When the communication is explicit, athletes are told outright that a certain strategy or treatment will produce benefits (or harms in the case of a nocebo effect). Implicit communication on the other hand merely hints at an effect and leaves the athletes to connect up the dots. Explicit verbal information to an athlete produces a stronger placebo effect than implicit information, and fairly recent research also shows that when verbal suggestions are combined with a ‘conditioning treatment’ (ie verbal information is given and then an athlete carries out a pre-exercise task based on that information), an even stronger placebo effect can be induced that verbal feedback alone(8).
If verbal information and advice can exert a placebo effect before a bout of exercise, perhaps the ideal opportunity to apply this effect is in a pre-exercise warm up? After all, a warm-up supervised by a coach or trainer provides the opportunity to impart explicit information conducive to a placebo effect, and then reinforce that information with a conditioning treatment – ie the actual warm up exercises themselves. To test this theory, a team of Italian scientists have carried out a study on the placebo effect of a warm up, the results of which have just been published(9).
Published in the journal ‘Psychology or Sport and Exercise’, this research investigated the effects of a pre-running task warm up that was known NOT to enhance performance (ie a placebo) combined with verbal instructions designed to reinforce the placebo effect. Twenty-six recreationally trained university students, with an average weekly training volume of about 150 minutes per week, were enrolled for the study and divided into two groups – placebo (5 females, 8 males) and control (6 females, 7 males). In this investigation, all the participants performed three sessions (as outlined in figure 1). These sessions were as follows:
1. In Session #1, all the participants performed the Cooper Test to determine participants’ training level.
2. In Session #2 (a baseline session), all the participants first performed a general running-oriented warm-up. This warm-up consisted of 10 minutes of running at an intensity corresponding to 60% of VO2max plus 10 minutes of lower limb dynamic stretching exercises and 4 × 10m sprints. After this, there followed a repeated sprint interval test until exhaustion was reached. This test comprised of all-out 30-second running intervals, with rests of three minutes in between each sprint.

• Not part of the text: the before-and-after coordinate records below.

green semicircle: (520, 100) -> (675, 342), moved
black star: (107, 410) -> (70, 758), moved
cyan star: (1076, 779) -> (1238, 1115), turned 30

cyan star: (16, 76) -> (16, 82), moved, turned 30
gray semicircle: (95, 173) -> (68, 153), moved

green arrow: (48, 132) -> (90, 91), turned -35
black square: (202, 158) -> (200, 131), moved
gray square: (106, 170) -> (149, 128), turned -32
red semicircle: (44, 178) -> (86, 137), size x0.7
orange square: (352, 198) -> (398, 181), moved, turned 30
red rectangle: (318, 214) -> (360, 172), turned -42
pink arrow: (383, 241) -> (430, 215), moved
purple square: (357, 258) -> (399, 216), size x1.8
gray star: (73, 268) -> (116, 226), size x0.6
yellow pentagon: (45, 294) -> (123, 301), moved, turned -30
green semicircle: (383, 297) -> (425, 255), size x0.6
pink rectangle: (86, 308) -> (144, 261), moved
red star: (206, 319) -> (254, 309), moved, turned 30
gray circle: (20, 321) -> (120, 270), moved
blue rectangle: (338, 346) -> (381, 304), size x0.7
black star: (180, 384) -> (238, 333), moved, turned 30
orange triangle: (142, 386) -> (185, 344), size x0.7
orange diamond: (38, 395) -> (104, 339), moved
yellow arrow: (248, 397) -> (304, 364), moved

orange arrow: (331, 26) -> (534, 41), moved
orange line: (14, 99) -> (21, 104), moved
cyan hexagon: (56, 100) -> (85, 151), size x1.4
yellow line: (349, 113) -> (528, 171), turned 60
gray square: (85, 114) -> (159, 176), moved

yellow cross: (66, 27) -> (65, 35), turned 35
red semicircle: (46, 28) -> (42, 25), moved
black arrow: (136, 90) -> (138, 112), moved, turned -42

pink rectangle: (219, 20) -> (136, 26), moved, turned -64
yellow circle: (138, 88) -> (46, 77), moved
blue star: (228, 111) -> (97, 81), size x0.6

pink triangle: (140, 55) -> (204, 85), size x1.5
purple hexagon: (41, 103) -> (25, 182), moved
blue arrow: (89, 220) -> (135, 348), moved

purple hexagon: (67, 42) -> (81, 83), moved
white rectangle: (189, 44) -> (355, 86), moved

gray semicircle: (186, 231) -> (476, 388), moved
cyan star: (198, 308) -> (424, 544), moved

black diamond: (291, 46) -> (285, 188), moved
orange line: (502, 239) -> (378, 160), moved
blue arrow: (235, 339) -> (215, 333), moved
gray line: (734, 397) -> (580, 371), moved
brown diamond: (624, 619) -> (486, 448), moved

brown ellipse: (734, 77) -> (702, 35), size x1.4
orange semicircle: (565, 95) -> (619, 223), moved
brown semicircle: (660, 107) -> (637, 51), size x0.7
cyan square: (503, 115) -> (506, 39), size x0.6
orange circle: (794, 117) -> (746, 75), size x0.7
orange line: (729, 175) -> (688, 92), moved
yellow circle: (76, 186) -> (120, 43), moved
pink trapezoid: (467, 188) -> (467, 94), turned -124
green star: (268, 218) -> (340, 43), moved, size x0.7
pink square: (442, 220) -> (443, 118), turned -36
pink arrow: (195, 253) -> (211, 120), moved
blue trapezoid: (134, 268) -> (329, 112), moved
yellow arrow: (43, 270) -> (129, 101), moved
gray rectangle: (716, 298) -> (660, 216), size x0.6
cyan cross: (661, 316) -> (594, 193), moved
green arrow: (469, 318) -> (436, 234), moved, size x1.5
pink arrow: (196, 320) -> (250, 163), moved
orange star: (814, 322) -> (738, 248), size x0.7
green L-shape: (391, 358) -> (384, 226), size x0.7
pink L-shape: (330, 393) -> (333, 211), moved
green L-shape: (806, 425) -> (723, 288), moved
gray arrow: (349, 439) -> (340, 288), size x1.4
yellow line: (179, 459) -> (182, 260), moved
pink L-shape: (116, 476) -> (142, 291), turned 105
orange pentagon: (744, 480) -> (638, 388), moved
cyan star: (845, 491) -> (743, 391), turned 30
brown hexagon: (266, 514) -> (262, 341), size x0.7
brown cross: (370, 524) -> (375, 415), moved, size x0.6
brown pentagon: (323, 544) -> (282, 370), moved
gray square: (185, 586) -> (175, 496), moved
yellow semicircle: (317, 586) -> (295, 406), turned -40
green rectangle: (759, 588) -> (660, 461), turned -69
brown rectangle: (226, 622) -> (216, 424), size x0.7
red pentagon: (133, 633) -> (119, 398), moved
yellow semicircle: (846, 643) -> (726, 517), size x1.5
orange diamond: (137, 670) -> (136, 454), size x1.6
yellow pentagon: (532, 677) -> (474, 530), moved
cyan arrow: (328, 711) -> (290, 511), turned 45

3. In session #3, the participants performed the same repeated sprint interval test as in session #2, but this time the warm-up was not a general running warm up but instead the FIFA 11+ warm-up (see here for a full description of warm up –up exercises). This warm-up, while known to help reduce injuries in soccer players, does NOT enhance running performance compared to a running-oriented warm up(10).
When it came to performing the repeated sprint interval test in session #3, this was where the students received either a placebo or a control condition. In the placebo group, the students received verbal suggestions to manipulate their expectations of the FIFA11+ warm-up effectiveness in improving performance. This verbal suggestion was a follows: “The FIFA 11+ warm-up will improve your performance compared to the general running warm-up carried out in Session 2”. In addition, during each sprint interval recovery bout, deceptive feedback was given to the students (ie they were lied to!). This feedback was along the lines of “Your performance in session #3 is improving compared to session #2”. In the control group meanwhile (which had also performed the FIFA 11+ warm-up, NO verbal suggestions were given about it enhancing performance and no deceptive feedback was given at any point during the sprint-interval test.